Si vous n’adoptez pas le paragraphe que je propose, vous rendrez impossible toute importation de grains parce que je ne sais quel est le négociant ou le spéculateur, qui fera venir dans la Belgique des cargaisons de grains, puisque, en cas qu’une partie des grains soit avariée, il ne pourra la livrer à la consommation, même en payant le double droit.
Je vous ferai remarquer que le double droit est tellement fixe, tellement exorbitant, que mon amendement n’offre aucun danger pour l’économie de la loi ; cet amendement donne seulement le moyen au négociant de se débarrasser des cargaisons avariées.

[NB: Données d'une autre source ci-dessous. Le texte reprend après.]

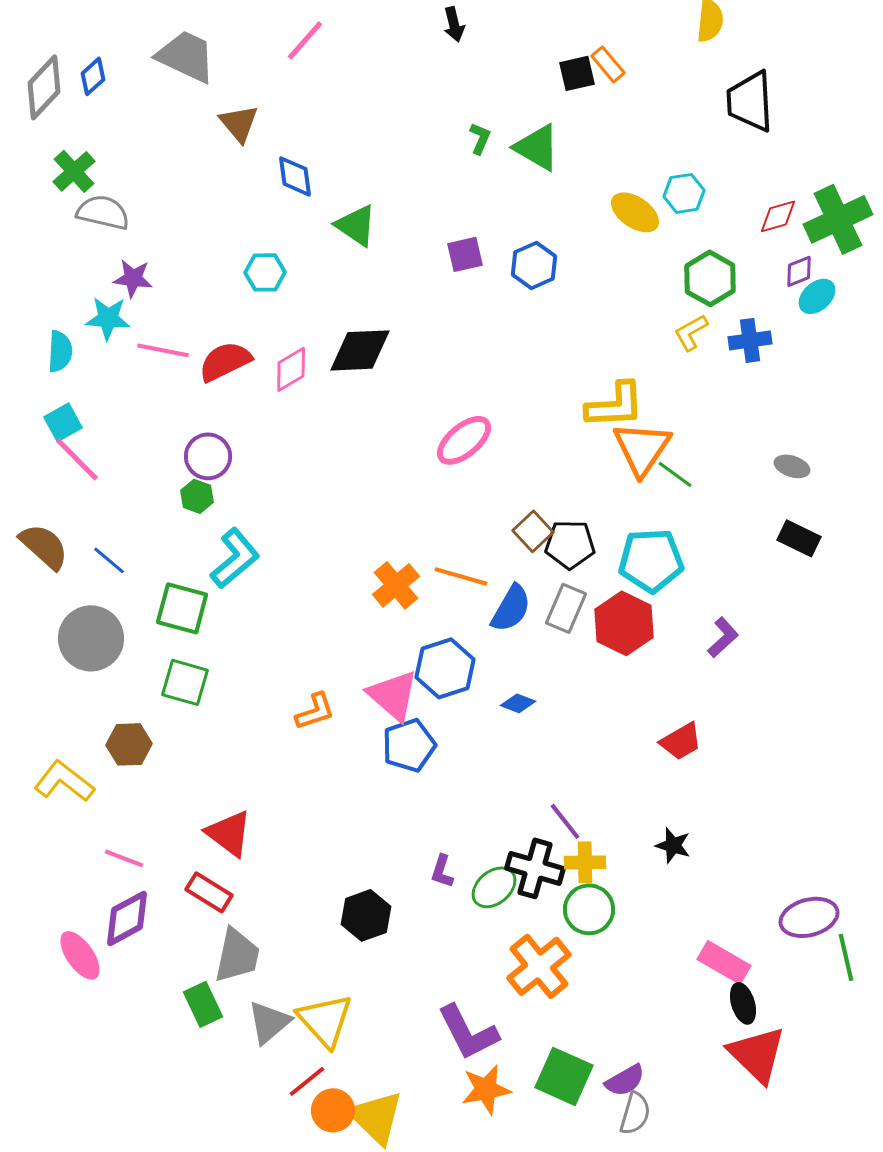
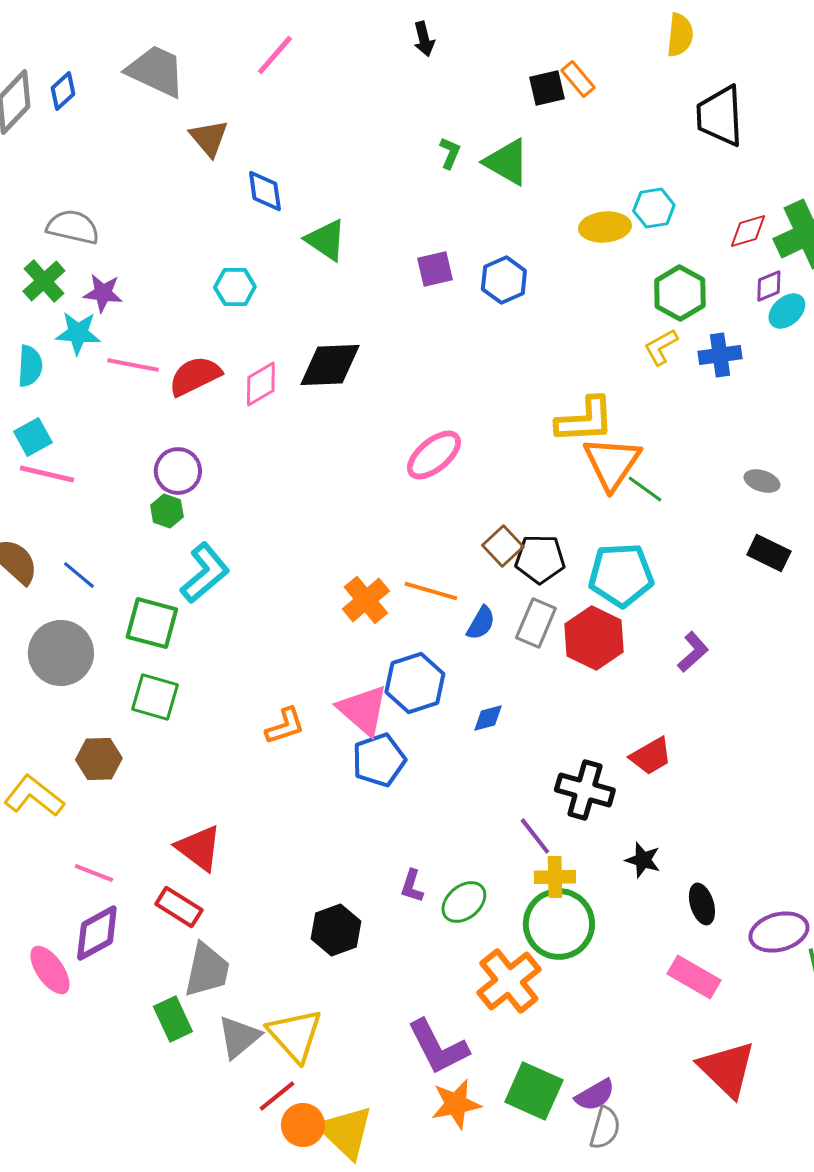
green cross: (74, 171) -> (44, 281), moved
yellow ellipse: (635, 212) -> (605, 227), turned -39
pink line: (77, 459) -> (47, 474), turned -32
blue semicircle: (511, 608) -> (481, 623), size x0.7
blue diamond: (518, 703) -> (488, 718), turned -36
black cross: (535, 868) -> (585, 790), moved
green circle: (589, 909) -> (559, 924), size x1.4
black ellipse: (743, 1003) -> (702, 904), moved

M. Meeus. - Je demanderai à M. le rapporteur qu’il veuille bien nous expliquer ce qu’il entend par le double droit.
Je fais une autre observation, c’est que l’amendement me paraît irrationnel. M. le rapporteur vous a dit : Quelqu’un aura une partie de grains avariée ; il ne pourra la vendre, il ne pourra la conserver en entrepôt, et force lui sera de la jeter à la mer. Cet inconvénient existera toujours avec le double droit : si, par exemple, le prix moyen des grains en Belgique est de 12 fr., et que les grains avariés, comme je crois pouvoir l’assurer, subissent une perte de moitié, s’il faut payer le double droit, ce que le négociant aura de mieux à faire, ce sera encore de les jeter à la mer.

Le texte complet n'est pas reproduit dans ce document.